To briefly demonstrate what this means, we can trivially plot the location of each recorded node:
We can also collect spatio-temporal ancestry information of a particular node (i.e. the times and locations of all of its ancestors all the way to the root, with each “link” in the plot signifying parent-child edge somewhere along the tree sequence) and plot it on a 2D surface (x and y dimensions [0, 1]). The plot is a little chaotic, but hopefully conveys the idea (the “focal node” 0 is highlighted in red).
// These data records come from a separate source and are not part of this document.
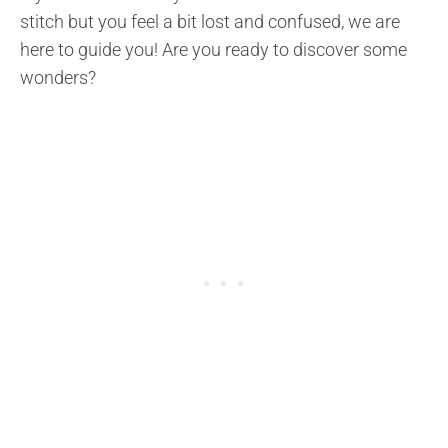
stitch but you feel a bit lost and confused, we are
here to guide you! Are you ready to discover some
wonders?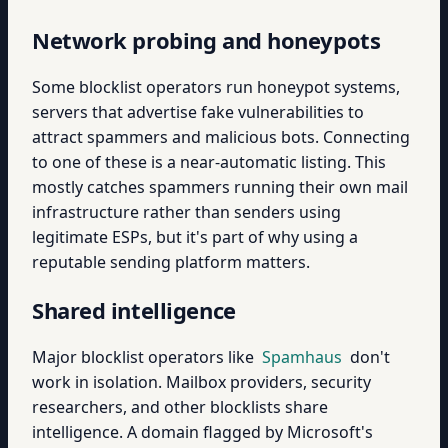
Network probing and honeypots
Some blocklist operators run honeypot systems,
servers that advertise fake vulnerabilities to
attract spammers and malicious bots. Connecting
to one of these is a near-automatic listing. This
mostly catches spammers running their own mail
infrastructure rather than senders using
legitimate ESPs, but it's part of why using a
reputable sending platform matters.
Shared intelligence
Major blocklist operators like
Spamhaus
don't
work in isolation. Mailbox providers, security
researchers, and other blocklists share
intelligence. A domain flagged by Microsoft's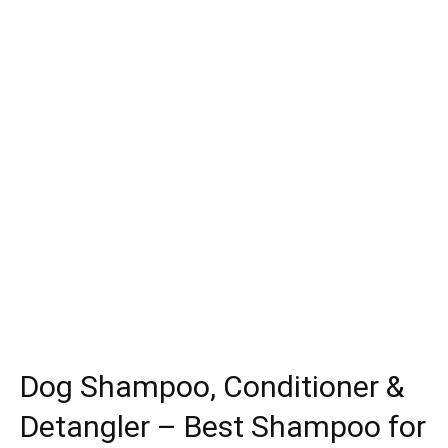
Dog Shampoo, Conditioner &
Detangler – Best Shampoo for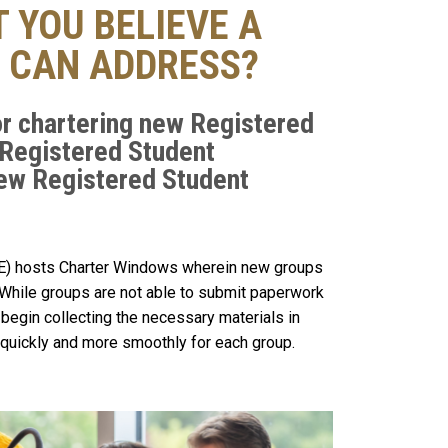
 YOU BELIEVE A
 CAN ADDRESS?
r chartering new Registered
 Registered Student
New Registered Student
SE) hosts Charter Windows wherein new groups
While groups are not able to submit paperwork
begin collecting the necessary materials in
quickly and more smoothly for each group.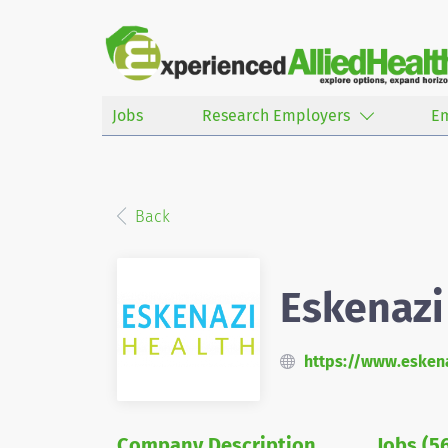
Jobs
Research Employers
E
Back
Eskenazi
https://www.eskena
Company Description
Jobs (5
This is essentially the same plot we have in the last figure of our paper.
ancestral_links <- ts_ancestors(ts, 0)
ggplot() +
geom_sf(data = ancestral_links, size = 0.5, aes(alpha = parent_time)) +
geom_sf(data = sf::st_set_geometry(ancestral_links, "parent_location"), aes(color = parent_time)) +
geom_sf(data = data[data$node_id == 0, ], size = 3, color = "red")
Conclusion
In this vignette we gave a brief overview of using slendr’s R-tskit interface for loading, processing, and analyzing “pure” non-slendr tree sequences produced by msprime and SLiM scripts.
Although we have only touched upon the most basic features of its R-tskit interface for standard tree sequences, it is important to note that as far as slendr is concerned, it does not matter how a tree sequence was produced, as long as it conforms to the tskit specification. This means that regardless of the source of your tree sequence data, you should be able to use slendr’s tskit functionality to run your analyses.